Paragonando la cellula a un’automobile, si potrebbe dire che i proto-oncogeni rappresentano l’acceleratore che, in caso di guasto, diventando oncogene può portarla fuori strada.
I proto-oncogeni sono infatti coinvolti in genere nei processi di controllo della crescita cellulare e, in caso di lesioni genetiche a loro carico, possono diventare oncogeni, modificando la propria funzione originale e dando il via ai processi di sviluppo del cancro.
In alcuni casi il tumore è causato da una mutazione ereditaria nel proto-oncogene, ma molto più spesso le mutazioni vengono acquisite nel corso della vita attraverso diversi processi cellulari.
Tra questi c’è il cosiddetto riarrangiamento cromosomico, ovvero modifiche nella struttura dei cromosomi che portano al cambiamento di posizione di parti di DNA. In alcuni casi questo riarrangiamento crea combinazioni nuove, causando la trasformazione di un proto-oncogene in un oncogene.
In altri casi possono insorgere mutazioni oppure duplicazioni dei geni, che portano a una attivazione continua di alcuni geni o alla presenza in una cellula di più copie di uno stesso gene.
La lista degli oncogeni noti è molto lunga ed è probabilmente destinata ad allungarsi ulteriormente con i progressi della ricerca. Basti pensare che nel 1989, anno del Nobel di Bishop e Varmus, gli oncogeni noti erano già oltre 40.
Per semplificare, è possibile dividere i proto-oncogeni in categorie a seconda del ruolo che svolgono all’interno della cellula e delle loro proprietà biochimiche.

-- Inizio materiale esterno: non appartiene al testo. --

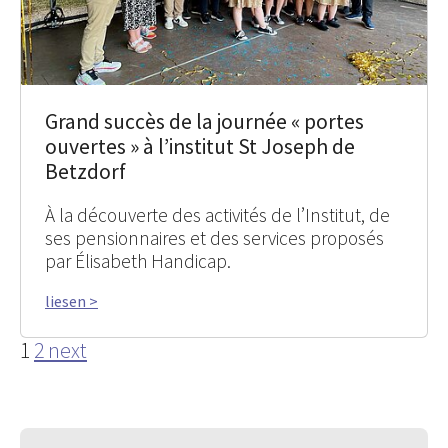
Grand succès de la journée « portes
ouvertes » à l’institut St Joseph de
Betzdorf
À la découverte des activités de l’Institut, de
ses pensionnaires et des services proposés
par Élisabeth Handicap.
liesen >
1
2
next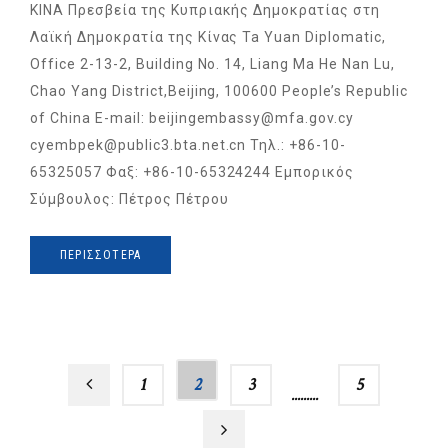
ΚΙΝΑ Πρεσβεία της Κυπριακής Δημοκρατίας στη
Λαϊκή Δημοκρατία της Κίνας Ta Yuan Diplomatic,
Office 2-13-2, Building No. 14, Liang Ma He Nan Lu,
Chao Yang District,Beijing, 100600 People’s Republic
of China E-mail: beijingembassy@mfa.gov.cy
cyembpek@public3.bta.net.cn Τηλ.: +86-10-
65325057 Φαξ: +86-10-65324244 Εμπορικός
Σύμβουλος: Πέτρος Πέτρου
ΠΕΡΙΣΣΌΤΕΡΑ
1
2
3
…
5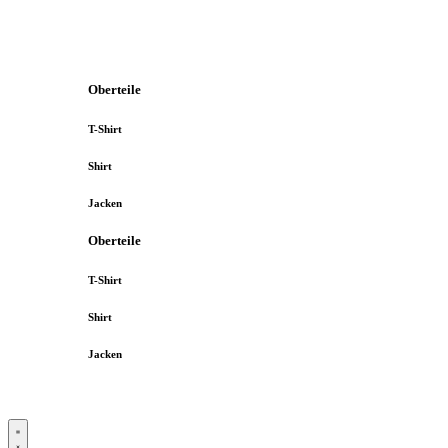
Oberteile
T-Shirt
Shirt
Jacken
Oberteile
T-Shirt
Shirt
Jacken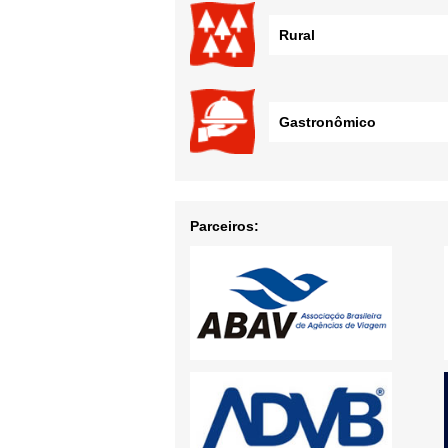
Rural
Gastronômico
Parceiros: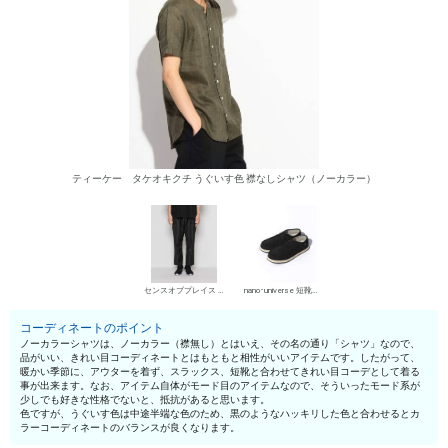
ティーケー タケオキクチ うぐいす色 襟なしシャツ（ノーカラー）
センスオブプレイス スラックス
nano･universe 短靴・レザーシューズ
コーディネートのポイント
ノーカラーシャツは、ノーカラー（襟無し）とはいえ、その名の通り「シャツ」なので、
品がいい、きれい目コーディネートとはもともと相性がいいアイテムです。したがって、
暖かい季節に、アウターを着ず、スラックス、短靴と合わせてきれい目コーデとして着る
事が出来ます。なお、アイテム自体がモード目のアイテムなので、そういったモード系が
少しでも好きな性格でないと、抵抗があると思います。
色ですが、うぐいす色は中途半端な色のため、黒のようなハッキリした色と合わせるとカ
ラーコーディネートのバランスが良くなります。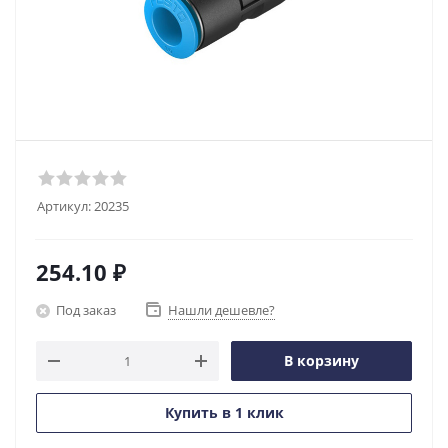
Артикул:
20235
254.10
₽
Под заказ
Нашли дешевле?
В корзину
Купить в 1 клик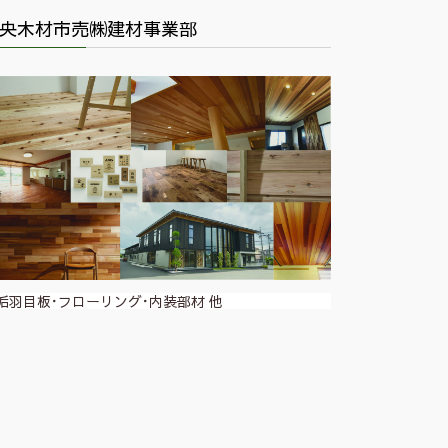
央木材市売㈱建材事業部
垢羽目板･フローリング･内装部材 他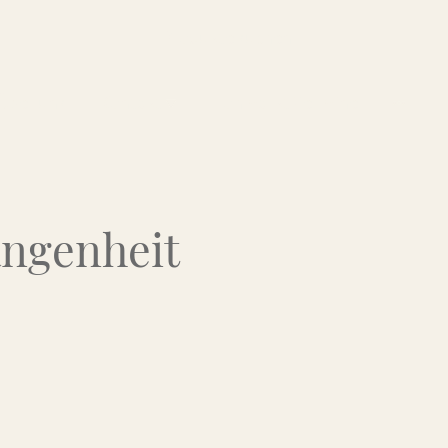
Über uns
Kontakt
Flohmarkt-Termine
angenheit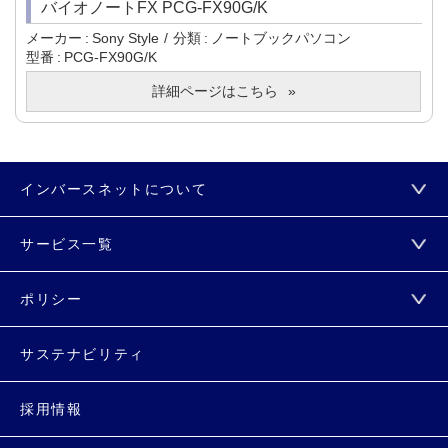
バイオノートFX PCG-FX90G/K
メーカー
Sony Style
分類
ノートブックパソコン
型番
PCG-FX90G/K
詳細ページはこちら
インバースネットについて
サービス一覧
ポリシー
サステナビリティ
採用情報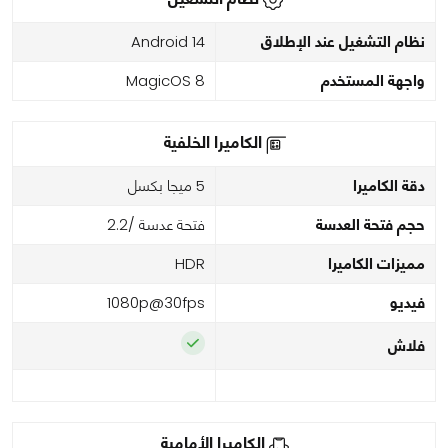
نظام التشغيل عند الإطلاق
Android 14
واجهة المستخدم
MagicOS 8
الكاميرا الخلفية
دقة الكاميرا
5 ميجا بكسل
حجم فتحة العدسة
فتحة عدسة /2.2
مميزات الكاميرا
HDR
فيديو
1080p@30fps
فلاش
الكاميرا الأمامية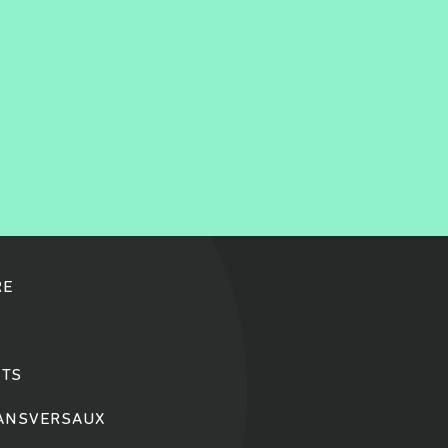
RE
TS
RANSVERSAUX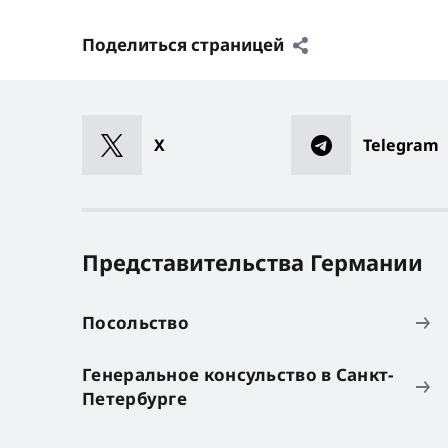
Поделиться страницей
X
Telegram
Представительства Германии
Посольство
Генеральное консульство в Санкт-
Петербурге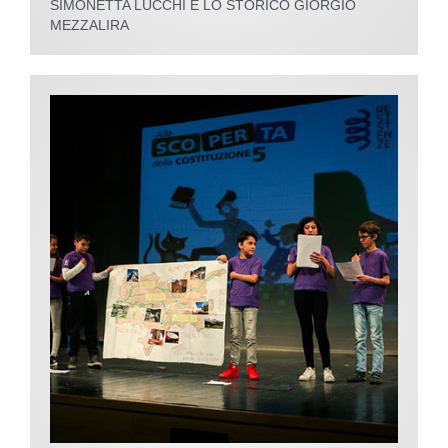
SIMONETTA LUCCHI E LO STORICO GIORGIO
MEZZALIRA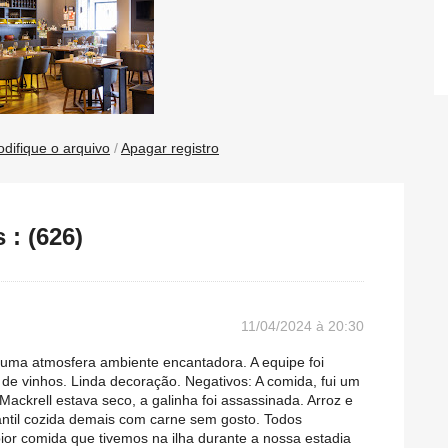
difique o arquivo
/
Apagar registro
: (626)
11/04/2024 à 20:30
m uma atmosfera ambiente encantadora. A equipe foi
a de vinhos. Linda decoração. Negativos: A comida, fui um
 Mackrell estava seco, a galinha foi assassinada. Arroz e
ntil cozida demais com carne sem gosto. Todos
ior comida que tivemos na ilha durante a nossa estadia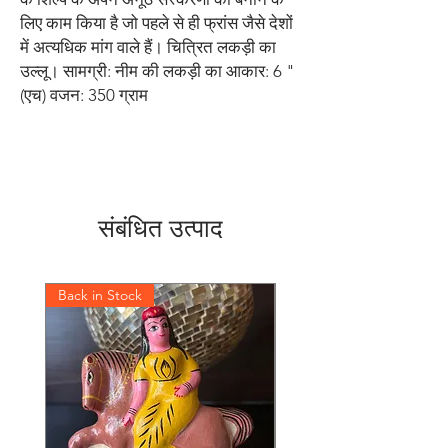
लिए काम किया है जो पहले से ही फ्रांस जैसे देशों 
में अत्यधिक मांग वाले हैं। चित्रित लकड़ी का 
उल्लू। सामग्री: नीम की लकड़ी का आकार: 6 "
(एच) वजन: 350 ग्राम
संबंधित उत्पाद
Back in Stock
Back in Stock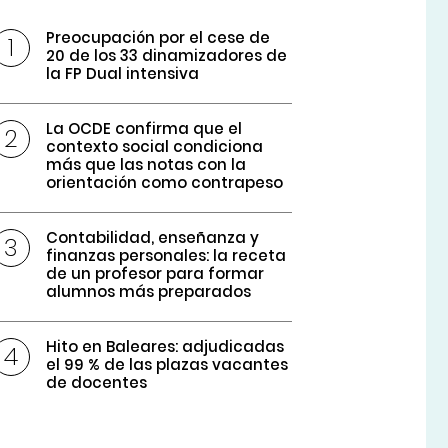
Preocupación por el cese de
20 de los 33 dinamizadores de
la FP Dual intensiva
La OCDE confirma que el
contexto social condiciona
más que las notas con la
orientación como contrapeso
Contabilidad, enseñanza y
finanzas personales: la receta
de un profesor para formar
alumnos más preparados
Hito en Baleares: adjudicadas
el 99 % de las plazas vacantes
de docentes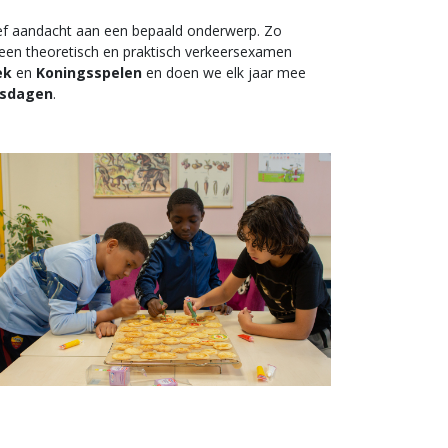
ef aandacht aan een bepaald onderwerp. Zo
 een theoretisch en praktisch verkeersexamen
ek
en
Koningsspelen
en doen we elk jaar mee
esdagen
.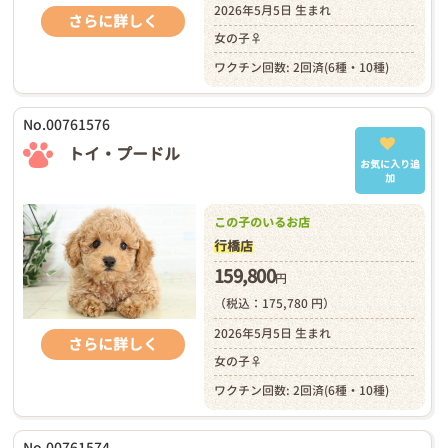
2026年5月5日 生まれ
さらに詳しく
女の子♀
ワクチン回数: 2回済(6種・10種)
No.00761576
トイ・プードル
お気に入り追
加
この子のいるお店
行橋店
159,800
円
（税込：175,780 円）
2026年5月5日 生まれ
さらに詳しく
女の子♀
ワクチン回数: 2回済(6種・10種)
No.00761574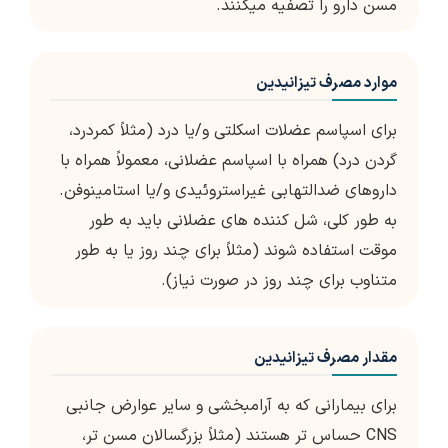
مسن دارو را تصفیه میکنند.
موارد مصرف تیزانیدین
برای اسپاسم عضلات اسکلتی و/یا درد (مثلاً کمردرد،
گردن درد) همراه با اسپاسم عضلانی، معمولاً همراه با
داروهای ضدالتهابی غیراستروئیدی و/یا استامینوفن.
به طور کلی، شل کننده های عضلانی باید به طور
موقت استفاده شوند (مثلاً برای چند روز یا به طور
متناوب برای چند روز در صورت نیاز).
مقدار مصرف تیزانیدین
برای بیمارانی که به آرامبخشی و سایر عوارض جانبی
CNS حساس تر هستند (مثلاً بزرگسالان مسن تر،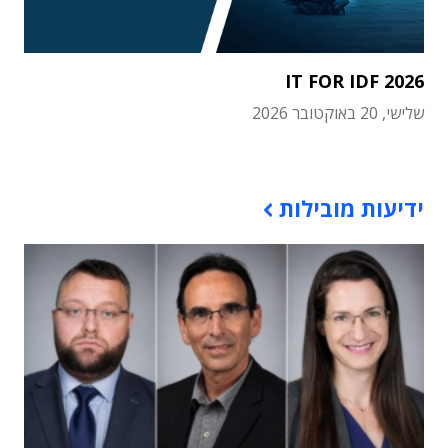
IT FOR IDF 2026
שלישי, 20 באוקטובר 2026
תוכן פרסומי
ידיעות מובילות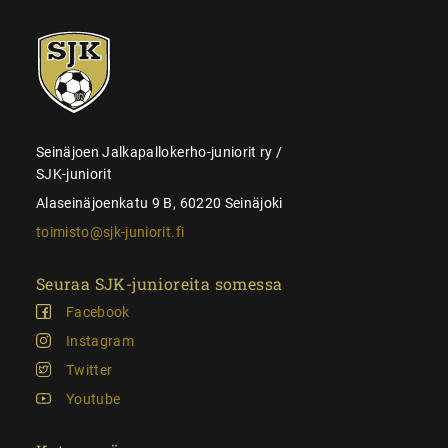
SJK-
juniorit
Seinäjoen Jalkapallokerho-juniorit ry /
SJK-juniorit
Alaseinäjoenkatu 9 B, 60220 Seinäjoki
toimisto@sjk-juniorit.fi
Seuraa SJK-junioreita somessa
Facebook
Instagram
Twitter
Youtube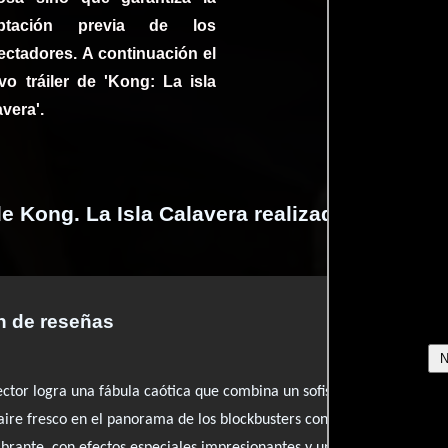
eptación previa de los
ectadores. A continuación el
vo tráiler de 'Kong: La isla
vera'.
de Kong. La Isla Calavera realizadas por pro
 de reseñas
irector logra una fábula caótica que combina un sofisticado sentido de
 aire fresco en el panorama de los blockbusters contemporáneos. La p
rante, con efectos especiales impresionantes y un diseño de criatur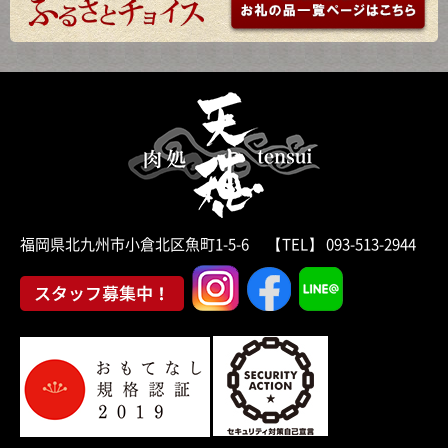
福岡県北九州市小倉北区魚町1-5-6 【TEL】 093-513-2944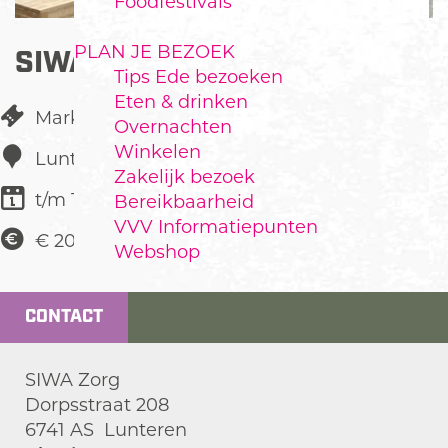
Foodfestivals
PLAN JE BEZOEK
SIWA ZORG ROMMELMARKT
Tips Ede bezoeken
Eten & drinken
Markt
Overnachten
Winkelen
Lunteren
Zakelijk bezoek
t/m 17 juli
Bereikbaarheid
VVV Informatiepunten
€ 20,00 Kraam
Webshop
CONTACT
SIWA Zorg
Dorpsstraat 208
6741 AS
Lunteren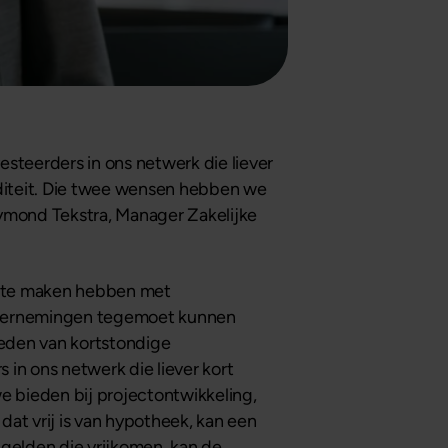
esteerders in ons netwerk die liever
iditeit. Die twee wensen hebben we
Raymond Tekstra, Manager Zakelijke
nt te maken hebben met
 ondernemingen tegemoet kunnen
ieden van kortstondige
s in ons netwerk die liever kort
we bieden bij projectontwikkeling,
at vrij is van hypotheek, kan een
 gelden die vrijkomen, kan de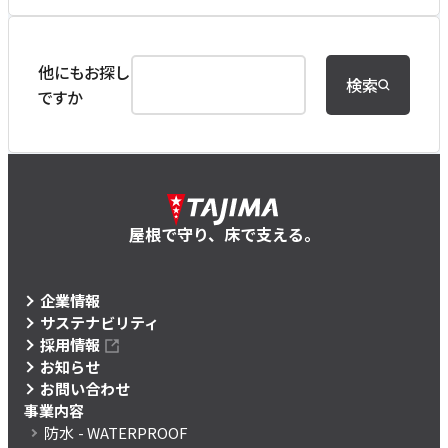
他にもお探し
検索
ですか
屋根で守り、床で支える。
企業情報
サステナビリティ
採用情報
お知らせ
お問い合わせ
事業内容
防水
- WATERPROOF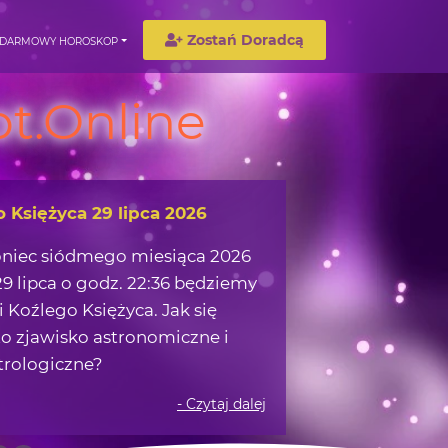
Zostań Doradcą
DARMOWY HOROSKOP
t.Online
wędrówka w okolicach Ziemi
możemy zaczerpnąć z obserwacji
 na nocnym niebie?
- Czytaj dalej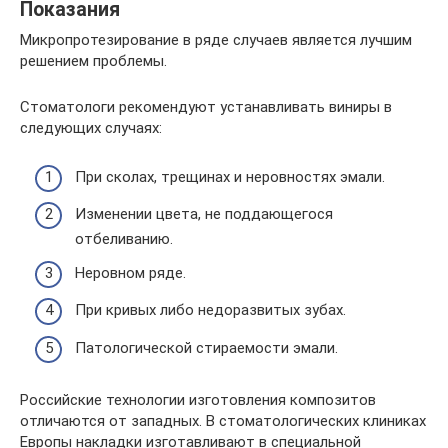
Показания
Микропротезирование в ряде случаев является лучшим
решением проблемы.
Стоматологи рекомендуют устанавливать виниры в
следующих случаях:
При сколах, трещинах и неровностях эмали.
Изменении цвета, не поддающегося
отбеливанию.
Неровном ряде.
При кривых либо недоразвитых зубах.
Патологической стираемости эмали.
Российские технологии изготовления композитов
отличаются от западных. В стоматологических клиниках
Европы накладки изготавливают в специальной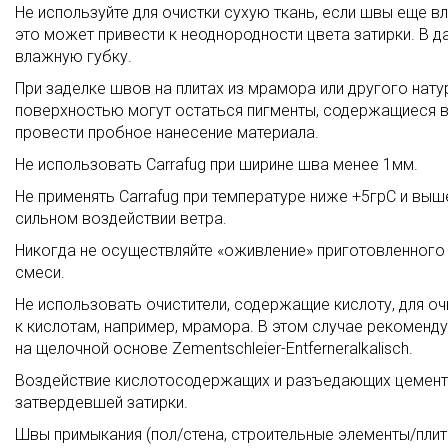
Не используйте для очистки сухую ткань, если швы еще вл
это может привести к неоднородности цвета затирки. В д
влажную губку.
При заделке швов на плитах из мрамора или другого нат
поверхностью могут остаться пигменты, содержащиеся в 
провести пробное нанесение материала.
Не использовать Carrafug при ширине шва менее 1мм.
Не применять Carrafug при температуре ниже +5грC и выш
сильном воздействии ветра.
Никогда не осуществляйте «оживление» приготовленного
смеси.
Не использовать очистители, содержащие кислоту, для оч
к кислотам, например, мрамора. В этом случае рекоменд
на щелочной основе Zementschleier-Entferneralkalisch.
Воздействие кислотосодержащих и разъедающих цемент 
затвердевшей затирки.
Швы примыкания (пол/стена, строительные элементы/плит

Se gli oncogeni sono l’acceleratore della cellula, gli oncosoppressori possono essere paragonati ai freni.
Gli oncosoppressori sono geni coinvolti in genere nella divisione cellulare, nella riparazione degli errori che si possono generare nel DNA e nei processi di apoptosi (la morte cellulare programmata, fondamentale per permettere all’organismo di mantenersi sano).
Come succede per gli oncogeni, anche gli oncosoppressori possono a un certo punto mutare e perdere la funzione di freno, dando il via al processo di formazione del tumore.
C’è però una differenza fondamentale tra oncogeni e oncosoppressori: i primi diventano pericolosi per la cellula quando mutando o per stimolazione eccessiva sono costantemente attivati, mentre i secondi possono dare origine ai tumori quando vengono eliminati o inattivati.
L’oncosoppressore più noto è p53, presente in forma alterata nel maggior numero di tumori umani e non solo. La proteina prodotta da questo gene è stata identificata nel 1979 e per una decina di anni si è pensato che p53 fosse un oncogene. Solo nel 1989 i ricercatori giunsero a una svolta arrivando a comprendere che si trattava in realtà di un oncosoppressore, in grado, quando non presenta alterazioni, di difendere il DNA. Non per niente ancora oggi si può leggere in alcuni libri di testo che p53 è “il guardiano del genoma”.